From what you have qouted it sounds more like it was not possible to warn people since those with the information didn't know where to go with the information.
 
hay82 said:
Getting angry probably isn't the way to go about such a thing. This is unfortunatly the way the world works, something bad happens and then you learn from your mistakes. Just sad that it takes so many lives to make people see that there is a problem.
The countries affected by this are not rich so that can probably present a problem for a warning system, but then the rich countries need to make sure that there are funds to makes it happen.

How can the fact that the countries affected are not rich have anything to do with it? You see a bus bearing down on a poor person, you don't warn him because he's poor, and you're not? This is the way your world works? Getting angry may not be the best way to go about such a thing, but lucky for you you weren't within reach of my fist when you said that.
 
Sun-SSS said:
How can the fact that the countries affected are not rich have anything to do with it? You see a bus bearing down on a poor person, you don't warn him because he's poor, and you're not? This is the way your world works? Getting angry may not be the best way to go about such a thing, but lucky for you you weren't within reach of my fist when you said that.
I think you are misunderstanding me. I say that it can be a problem warning the poor countries because they have no means of being warned and that I think it then becomes the rich countries job to make sure that such a system is in place. I don't say that we shouldn't care about the poor.

BTW I don't even understand how you came to that conclusion from what I had written.. ? :confused:
 
hay82 said:
BTW I don't even understand how you came to that conclusion from what I had written.. ? :confused:

By reading it.

Your reasoning is specious. I communicate with SE Asia all the time, as easily as I am communicating with you, and as quickly. If I had reason to believe catastrophe was bearing down on their region I would let them know.
 
Sun-SSS said:
I communicate with SE Asia all the time, as easily as I am communicating with you, and as quickly. If I had reason to believe catastrophe was bearing down on their region I would let them know.
But can they get the information out to all those who need to be warned? I don't know how it is down there I only make a assumption based on what I hear in the news.
 
hay82 said:
But can they get the information out to all those who need to be warned? I don't know how it is down there I only make a assumption based on what I hear in the news.

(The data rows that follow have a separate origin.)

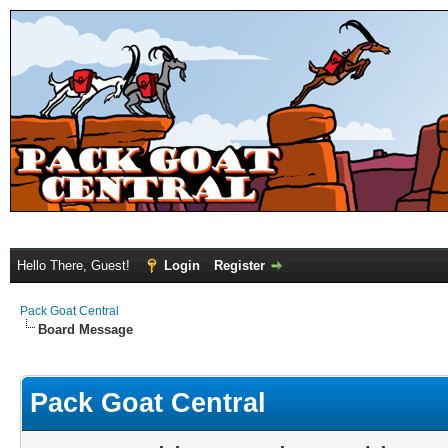
Hello There, Guest!
Login
Register
Pack Goat Central
Board Message
Pack Goat Central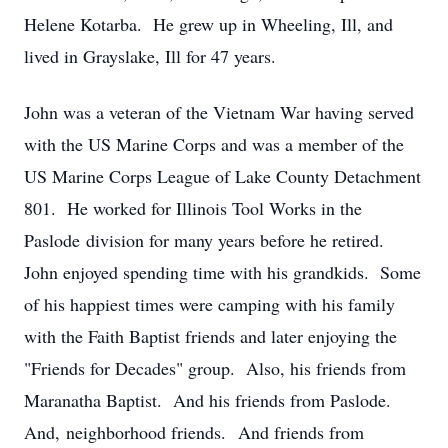
Helene Kotarba. He grew up in Wheeling, Ill, and
lived in Grayslake, Ill for 47 years.
John was a veteran of the Vietnam War having served
with the US Marine Corps and was a member of the
US Marine Corps League of Lake County Detachment
801. He worked for Illinois Tool Works in the
Paslode division for many years before he retired.
John enjoyed spending time with his grandkids. Some
of his happiest times were camping with his family
with the Faith Baptist friends and later enjoying the
"Friends for Decades" group. Also, his friends from
Maranatha Baptist. And his friends from Paslode.
And, neighborhood friends. And friends from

The point is, they (those in authority in Indonesia and elsewhere) didn't get the chance to warn anyone, because they weren't warned themselves, by those who knew. How they would have got the information out to those who needed it, well, the same way as would happen in your country, or mine, I suppose. Radio and TV are good means of communication. "Abandon everything! Gather your family! Go to higher ground! Take a radio and await further instruction!" Might have been the message, and thousands of lives been saved by it.

I don't know what picture you have in your head of South East Asia. It ranges from sophisticated modern cities to delightfully rural backwaters, but they don't communicate by smoke signals or something.
 
Sun-SSS said:
The point is, they (those in authority) didn't get the chance to warn anyone, because they weren't warned themselves. How they would have got the information out to those who needed it, well, the same way as would happen in your country, or mine, I suppose. Radio and TV are good means of communication.
If that is the case then I would say that there are people who need to be held accountable for it.
Sun-SSS said:
I don't know what picture you have in your head of South East Asia. It ranges from sophisticated modern cities to delightfully rural backwaters, but they don't communicate by smoke signals or something.
I assume that there are a lot of poor neighbourhoods that don't have easy access to TV or radio, but I could be wrong (That happens a lot).